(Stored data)
————

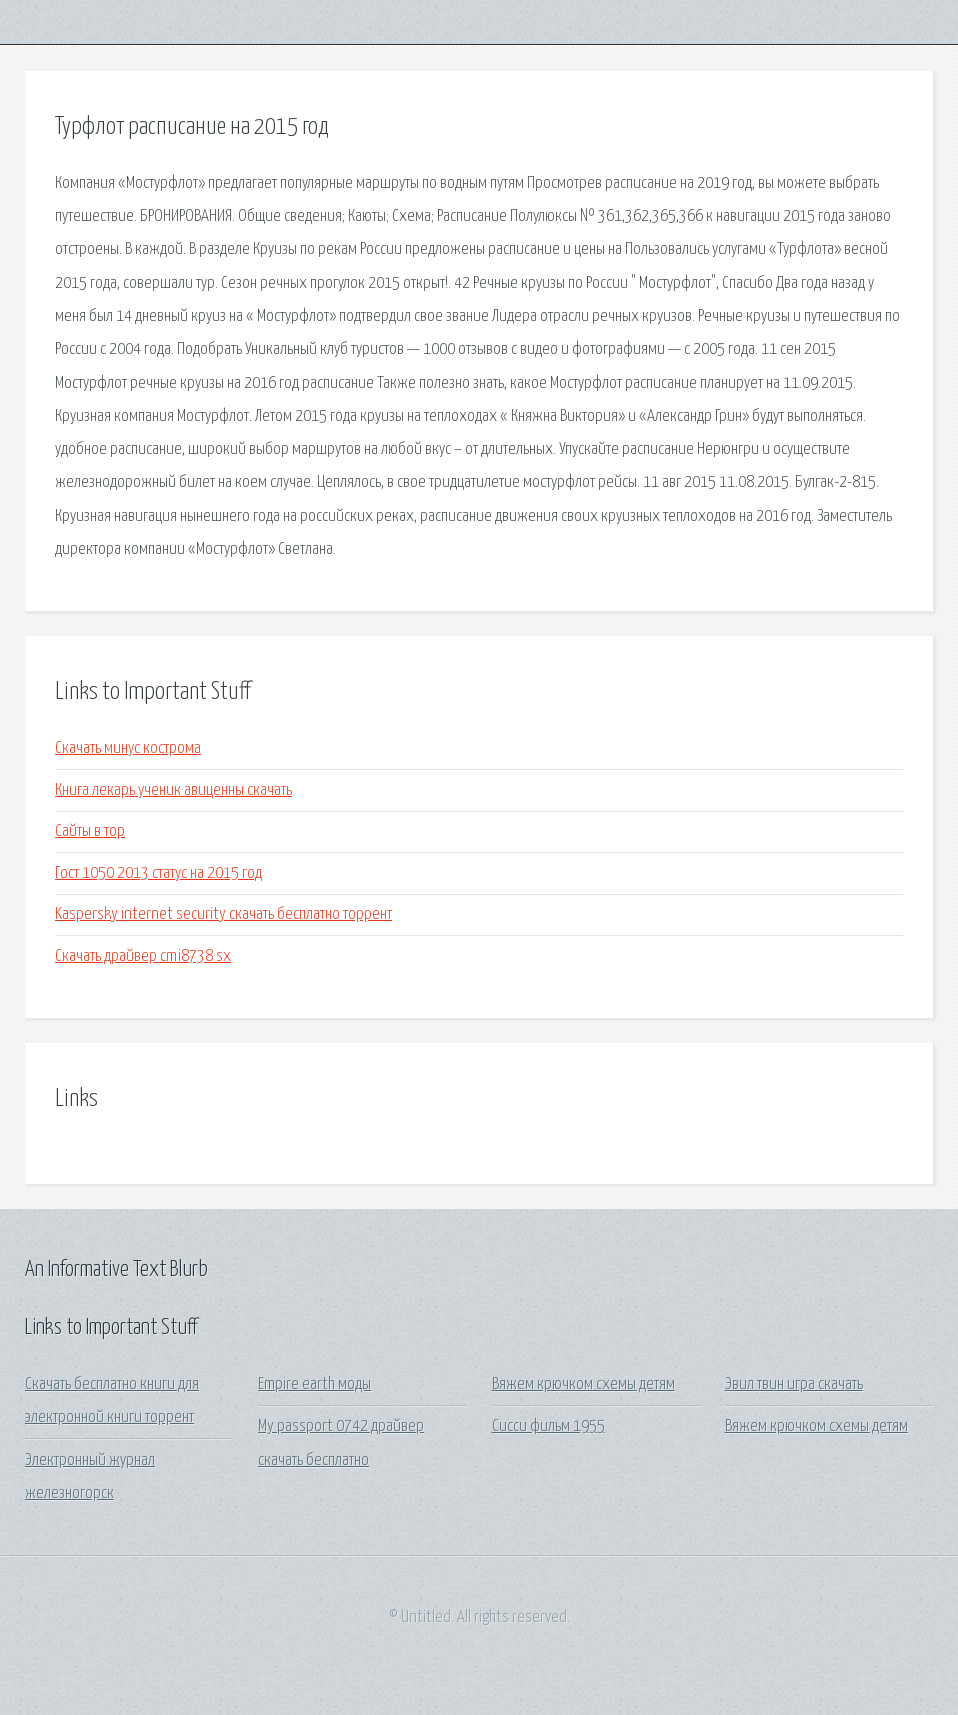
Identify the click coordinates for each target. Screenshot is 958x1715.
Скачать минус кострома (128, 748)
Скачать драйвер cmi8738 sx (143, 956)
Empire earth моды (314, 1384)
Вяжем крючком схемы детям (583, 1384)
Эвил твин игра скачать (794, 1384)
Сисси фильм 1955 (548, 1426)
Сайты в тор (90, 831)
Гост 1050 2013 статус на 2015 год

————

Task instructions: Give the entries again exactly. Pictures stay out.

Solution to the exercise:
Identify the click coordinates for each target. Screenshot is 958x1715.
Скачать минус кострома (128, 748)
Скачать драйвер cmi8738 sx (143, 956)
Empire earth моды (314, 1384)
Вяжем крючком схемы детям (583, 1384)
Эвил твин игра скачать (794, 1384)
Сисси фильм 1955 (548, 1426)
Сайты в тор (90, 831)
Гост 1050 2013 статус на 2015 год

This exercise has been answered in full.